Vladimir Putin, the president of Russia, publicly stated last Friday that his nation will acquire four areas of Ukraine. They were referred to as “new territories of Russia” by him.
“The people who reside in the Luhansk, Donetsk, Kherson, and Zaporizhzhia [regions] are becoming into our citizens forever,” Putin declared in a statement to the Kyiv administration and its patrons in the West. He also urged Ukraine to meet with him for negotiations to stop the current conflict.
In response to Putin’s statement, UN Secretary-General Antonio Guterres denounced the annexation as a “violation” of international law and a “destructive escalation” in the seven-month conflict between Russia and Ukraine. The Charter is unambiguous, according to Guterres. The UN Charter’s tenets are broken “by any annexation of a State’s territory by another State brought about by the threat or use of force.”
US President Joe Biden denounced Russia’s action as “outright fraud” and against international law in Washington. “The United States Charter is being violated by Russia, and it is also expressing its disdain for all peaceful nations.” He further stated that the United States will always respect Ukraine’s internationally acknowledged boundaries.

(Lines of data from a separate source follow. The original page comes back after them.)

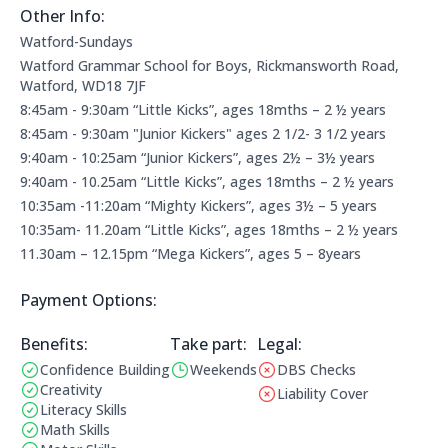
Other Info:
Other information:
Watford-Sundays
Watford Grammar School for Boys, Rickmansworth Road,
Watford, WD18 7JF
8:45am - 9:30am “Little Kicks”, ages 18mths – 2 ½ years
8:45am - 9:30am "Junior Kickers" ages 2 1/2- 3 1/2 years
9:40am - 10:25am “Junior Kickers”, ages 2½ – 3½ years
9:40am - 10.25am “Little Kicks”, ages 18mths – 2 ½ years
10:35am -11:20am “Mighty Kickers”, ages 3½ – 5 years
10:35am- 11.20am “Little Kicks”, ages 18mths – 2 ½ years
11.30am – 12.15pm “Mega Kickers”, ages 5 – 8years
Payment Options:
Payment Options:
Benefits:
Take part:
Legal Information:
Legal:
Confidence Building
Weekends
DBS Checks
Benefits:
Operating Times:
This club does not have a 
Creativity
Liability Cover
This club does not have liab
Literacy Skills
Math Skills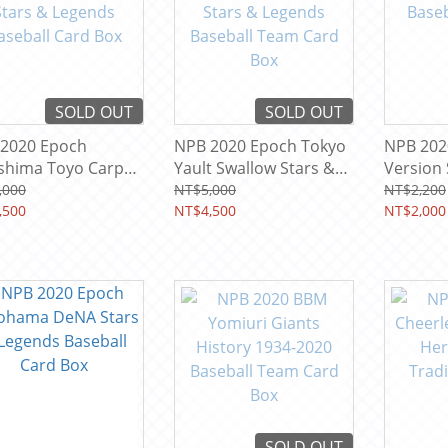
SOLD OUT
SOLD OUT
2020 Epoch
NPB 2020 Epoch Tokyo
NPB 202
shima Toyo Carp
Yault Swallow Stars &
Version 
s & Legends
Legends Baseball Team
Baseball
,000
NT$5,000
NT$2,200
ball Card Box
,500
Card Box
NT$4,500
NT$2,000
SOLD OUT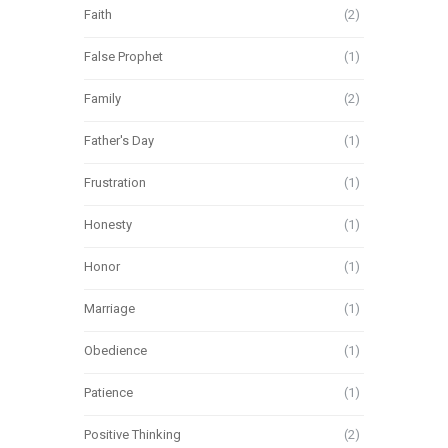
Faith
(2)
False Prophet
(1)
Family
(2)
Father's Day
(1)
Frustration
(1)
Honesty
(1)
Honor
(1)
Marriage
(1)
Obedience
(1)
Patience
(1)
Positive Thinking
(2)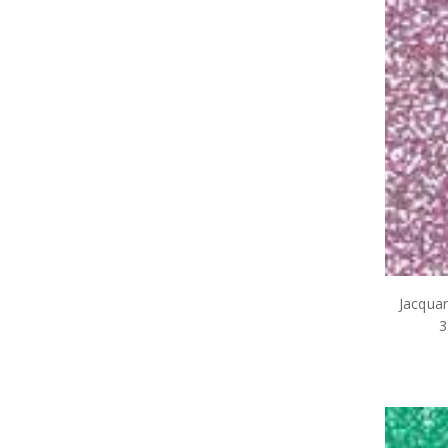
Jacqua
3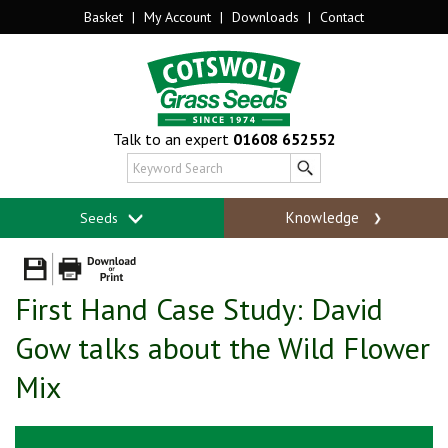
Basket
|
My Account
|
Downloads
|
Contact
Talk to an expert
01608 652552
Knowledge
Seeds
First Hand Case Study: David
Gow talks about the Wild Flower
Mix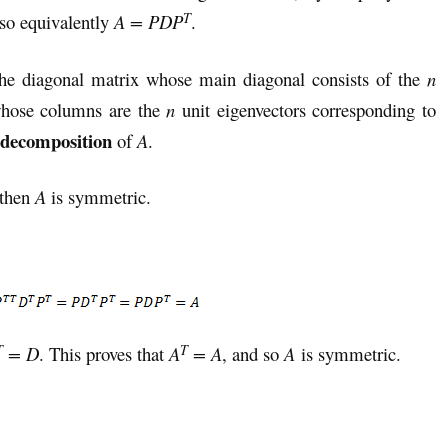
T
 so equivalently
A = PDP
.
he diagonal matrix whose main diagonal consists of the
n
hose columns are the
n
unit eigenvectors corresponding to
 decomposition
of
A
.
 then
A
is symmetric.
T
T
= D
. This proves that
A
= A
, and so
A
is symmetric.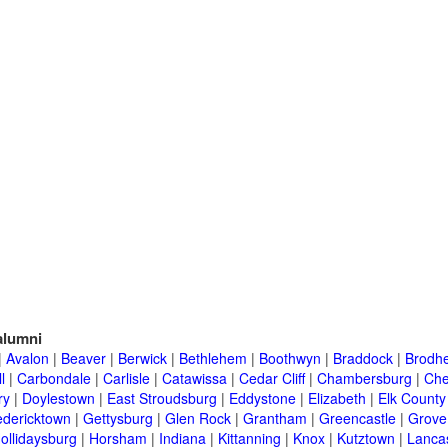
lumni
|
Avalon
|
Beaver
|
Berwick
|
Bethlehem
|
Boothwyn
|
Braddock
|
Brodhe
l
|
Carbondale
|
Carlisle
|
Catawissa
|
Cedar Cliff
|
Chambersburg
|
Che
ry
|
Doylestown
|
East Stroudsburg
|
Eddystone
|
Elizabeth
|
Elk County
edericktown
|
Gettysburg
|
Glen Rock
|
Grantham
|
Greencastle
|
Grove
ollidaysburg
|
Horsham
|
Indiana
|
Kittanning
|
Knox
|
Kutztown
|
Lanca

“We will continue to back Ukraine’s attempts to restore control of its territory by fortifying its position militarily and diplomatically, including via the $1.1 billion in additional security aid the United States pledged this week,” the statement reads.
US sanctions were imposed on Russian officials and their families as a result of this action.
Following suit, the EU declared: “We firmly reject and clearly condemn Russia’s illegitimate annexation of Ukraine’s Donetsk, Luhansk, Zaporizhzhia, and Kherson regions.” The EU member states asserted that by taking this action, Russia is endangering world security.
As stated in the UN Charter and international law, they charged Moscow of “willfully undermining the rules-based international order and flagrantly violating the fundamental rights of Ukraine to independence, sovereignty, and territorial integrity.”
What about Israel?
I am glad to see the world community standing together against an oppressive nation or conduct that jeopardizes the interests of others and threatens their independence, sovereignty, security, and other fundamental rights. The international community’s condemnation of such transgressions by one state while celebrating and defending those committed by another is, however, both tragic and hypocritical. Why is Russia not permitted to acquire conquered territory but Israel is?
Israel annexed roughly 70,000 square metres of West Bank land to the municipal boundaries of Jerusalem and applied Israeli law there in violation of international law in June 1967, the Israeli rights organization B’Tselem has noted. Israel also occupied Syrian Golan Heights, Egyptian Sinai Peninsula, Palestinian East Jerusalem, the West Bank, and Gaza Strip.
The sole action the world community took in reaction to this occupation and annexation was to pressure the UN into passing a number of resolutions declaring Israel’s actions “illegal” and demanding that Israel withdraw them. The UN Security Council at the time said that “any legislative and administrative steps and acts taken by Israel, including expropriation of land and assets thereon, which seek to affect the legal status of Jerusalem, are illegitimate.” The city’s status is something they “cannot change.”
Practical actions to put an end to Israel’s occupation and annexation of the Palestinian territory have never been done. Such a feeble response from the international community prompted the Israeli government to annexed the Golan Heights in 1981 and seized East Jerusalem on July 29, 1980.